* Instructions for the task: Find the lines of the material below that include the string "sowie", then copy each one.
-------- Data records
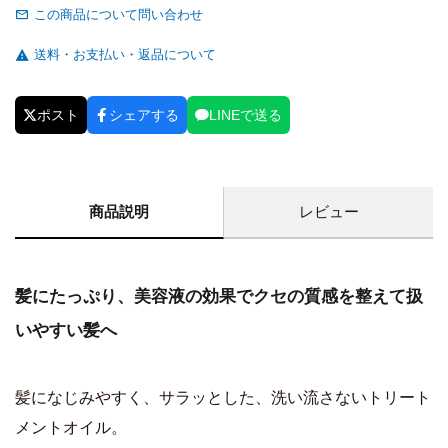
この商品について問い合わせ
送料・お支払い・返品について
ポスト
シェアする
LINEで送る
商品説明
レビュー
髪にたっぷり、美容液の効果でクセの質感を整えて扱
いやすい髪へ
髪になじみやすく、サラッとした、洗い流さないトリート
メントオイル。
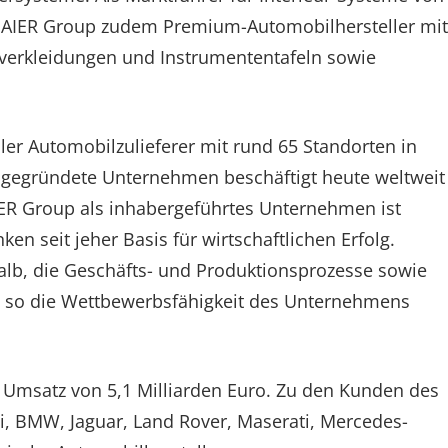
MAIER Group zudem Premium-Automobilhersteller mit
verkleidungen und Instrumententafeln sowie
ler Automobilzulieferer mit rund 65 Standorten in
 gegründete Unternehmen beschäftigt heute weltweit
IER Group als inhabergeführtes Unternehmen ist
en seit jeher Basis für wirtschaftlichen Erfolg.
shalb, die Geschäfts- und Produktionsprozesse sowie
nd so die Wettbewerbsfähigkeit des Unternehmens
 Umsatz von 5,1 Milliarden Euro. Zu den Kunden des
i, BMW, Jaguar, Land Rover, Maserati, Mercedes-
----------------
* Solution:
verkleidungen und Instrumententafeln sowie
shalb, die Geschäfts- und Produktionsprozesse sowie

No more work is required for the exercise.